Division of Pharmaceutical Technology, Department of Pharmaceutical Sciences, University of Basel, Klingelbergstrasse 50 4056, Basel, Switzerland.
J Chem Inf Model. 2011 Oct 24;51(10):2690-6. doi: 10.1021/ci200186m. Epub 2011 Sep 14.

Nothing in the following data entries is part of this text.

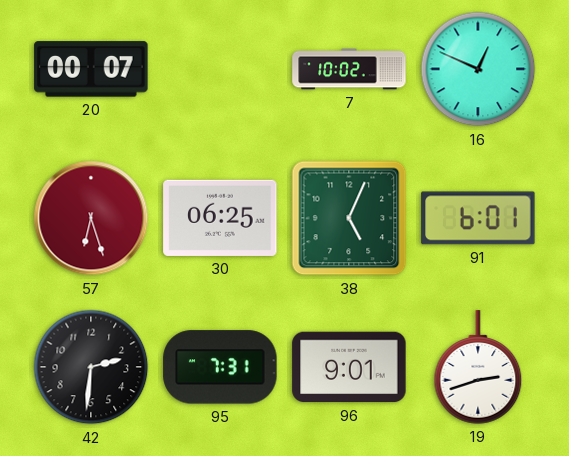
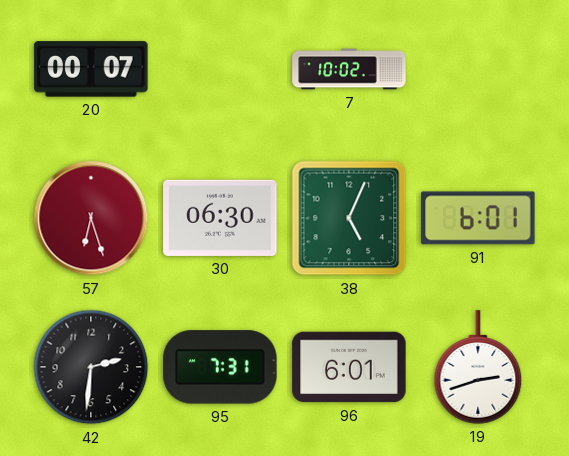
16: 12:49 -> none
30: 06:25 -> 06:30
96: 9:01 -> 6:01
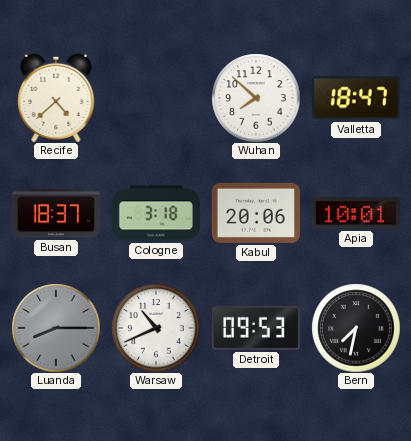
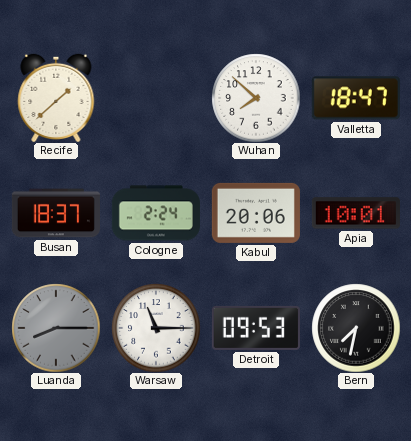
Recife: 4:38 -> 1:38
Cologne: 3:18 -> 2:24
Warsaw: 10:41 -> 11:15
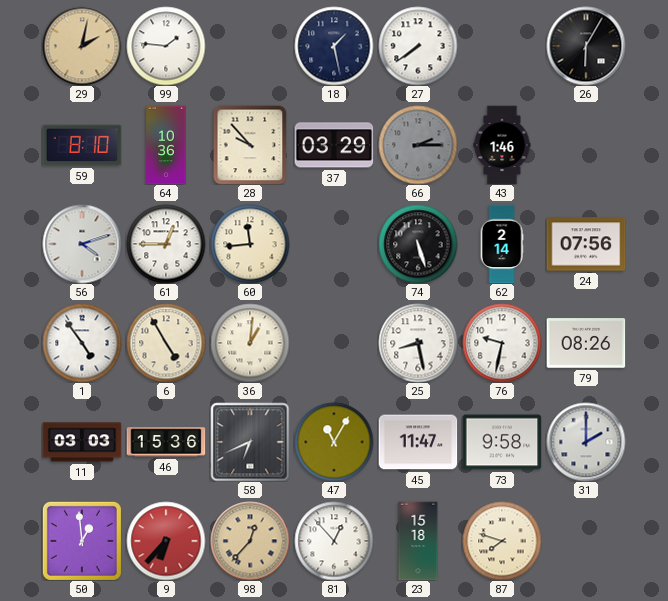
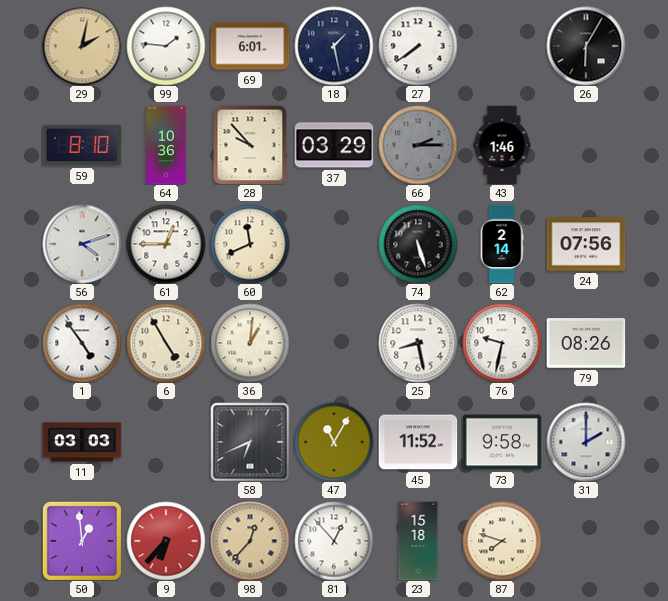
69: none -> 6:01
60: 11:44 -> 11:41
46: 15:36 -> none
45: 11:47 -> 11:52
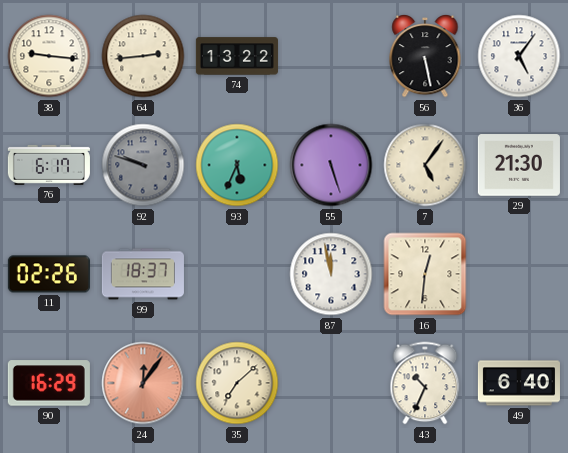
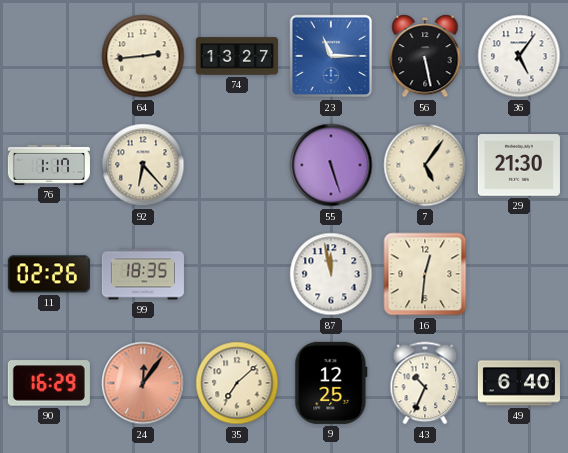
38: 9:16 -> none
74: 13:22 -> 13:27
23: none -> 11:15
76: 6:17 -> 1:17
92: 9:48 -> 6:23
92 dial: grey -> cream
93: 5:34 -> none
99: 18:37 -> 18:35
9: none -> 12:25
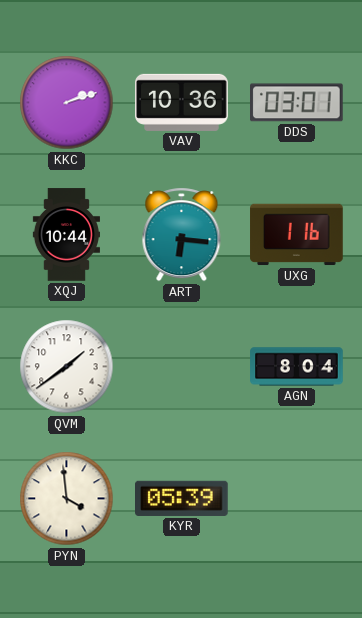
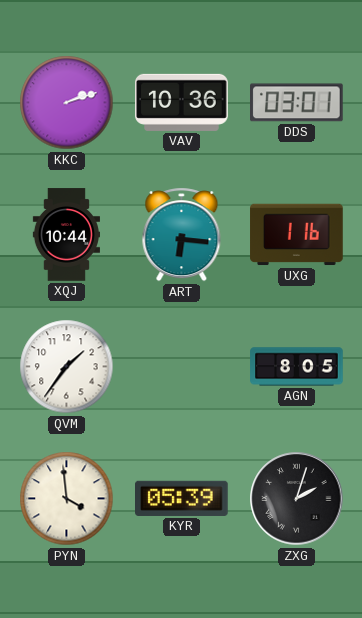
QVM: 1:39 -> 1:36
AGN: 8:04 -> 8:05
ZXG: none -> 2:03
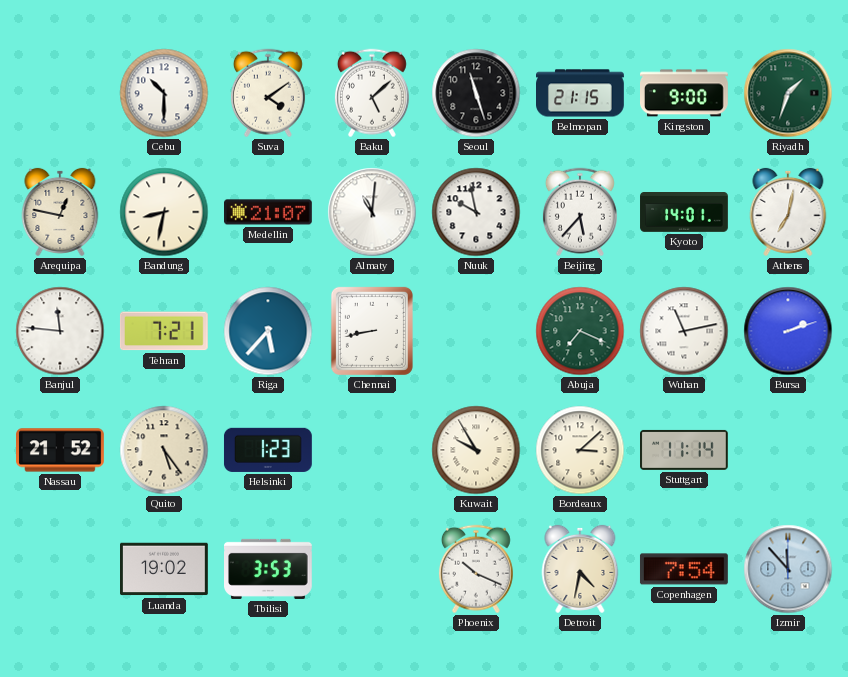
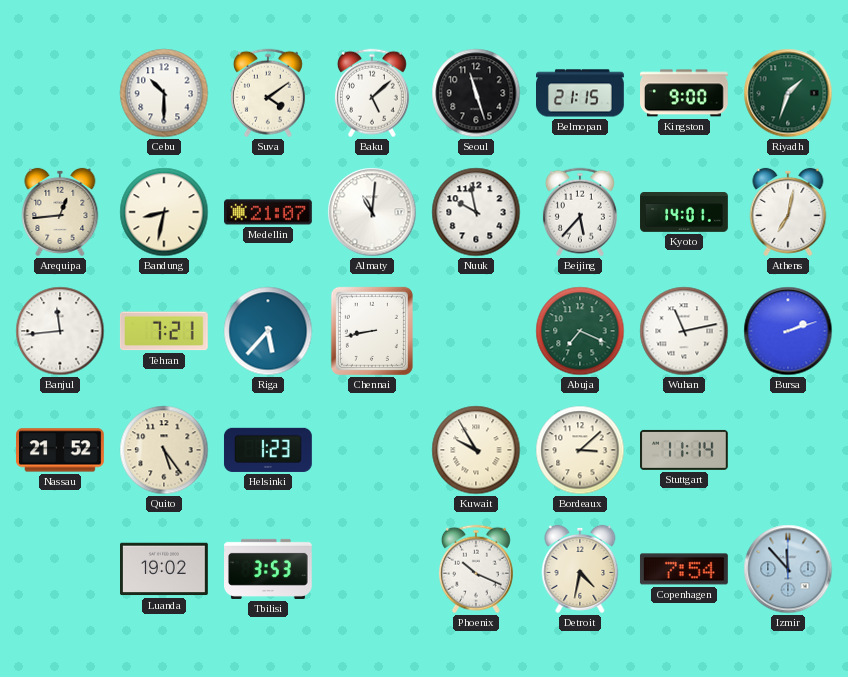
Arequipa: 12:47 -> 12:44
Banjul: 11:46 -> 11:44
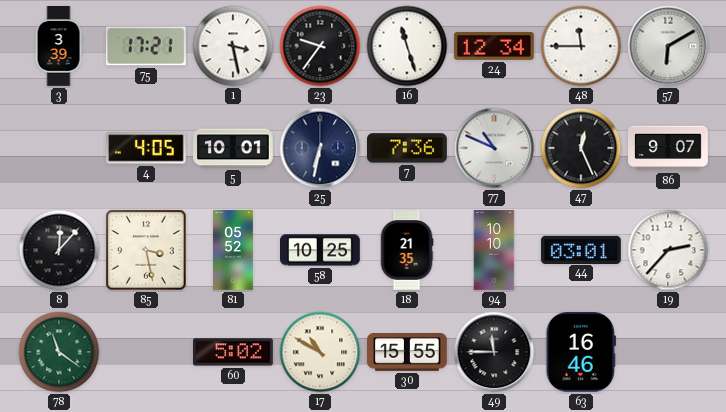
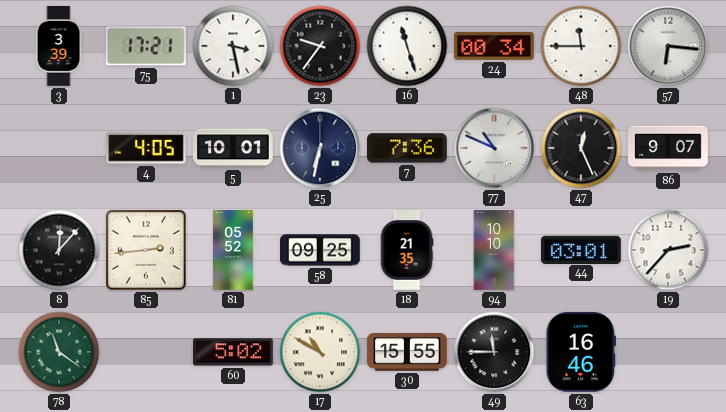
24: 12:34 -> 00:34
57: 6:10 -> 6:16
85: 3:28 -> 2:44
58: 10:25 -> 09:25
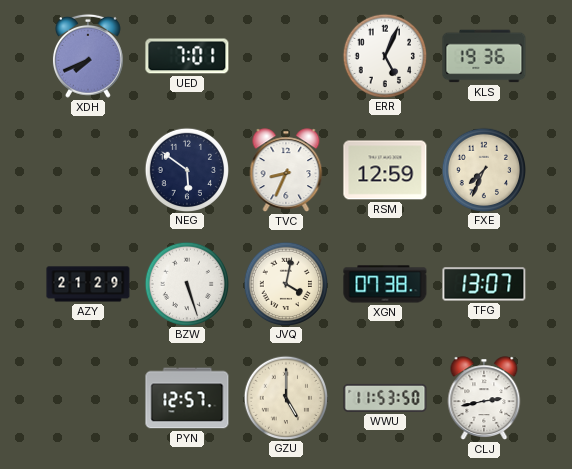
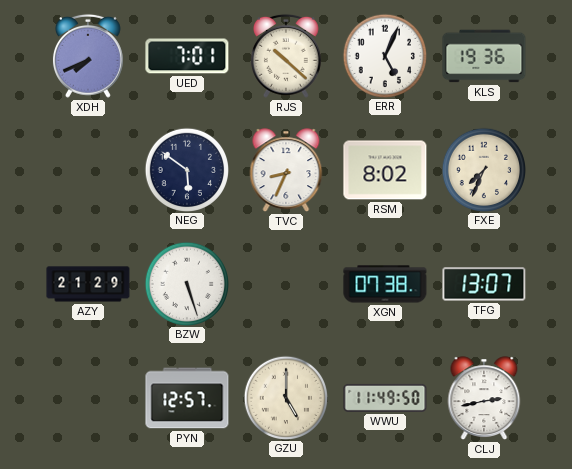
RJS: none -> 10:22
RSM: 12:59 -> 8:02
JVQ: 4:02 -> none
WWU: 11:53 -> 11:49
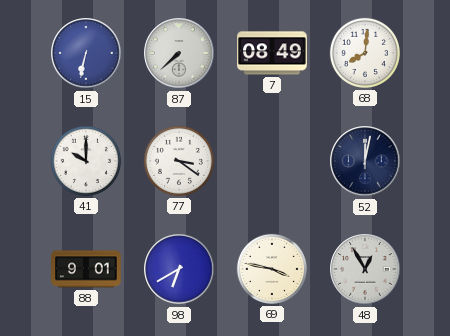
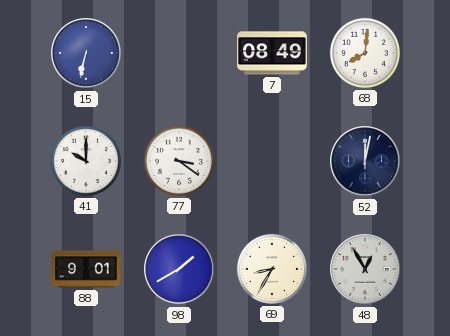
87: 7:38 -> none
98: 6:40 -> 1:40
69: 3:47 -> 8:35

Chemical fingerprints encode the presence or absence of molecular features and are available in many large databases. Using a variation of the Ant Colony Optimization (ACO) paradigm, we describe a binary classifier based on feature selection from fingerprints. We discuss the algorithm and possible cross-validation procedures. As a real-world example, we use our algorithm to analyze a Plasmodium falciparum inhibition assay and contrast its performance with other machine learning paradigms in use today (decision tree induction, random forests, support vector machines, artificial neural networks). Our algorithm matches established paradigms in predictive power, yet supplies the medicinal chemist and basic researcher with easily interpretable results. Furthermore, models generated with our paradigm are easy to implement and can complement virtual screenings by additionally exploiting the precalculated fingerprint information.
化学指纹编码了分子特征的存在或缺失,并且在许多大型数据库中都有提供。我们使用蚁群优化(ACO)范例的变体,描述了一种基于指纹特征选择的二进制分类器。我们讨论了算法和可能的交叉验证过程。作为一个实际的例子,我们使用我们的算法来分析恶性疟原虫抑制测定,并将其性能与当今使用的其他机器学习范例(决策树归纳、随机森林、支持向量机、人工神经网络)进行对比。我们的算法在预测能力上与已确立的范例相匹配,但为药物化学家提供了易于解释的结果和基本研究人员。此外,使用我们的范例生成的模型易于实现,并可以通过额外利用预先计算的指纹信息来补充虚拟筛选。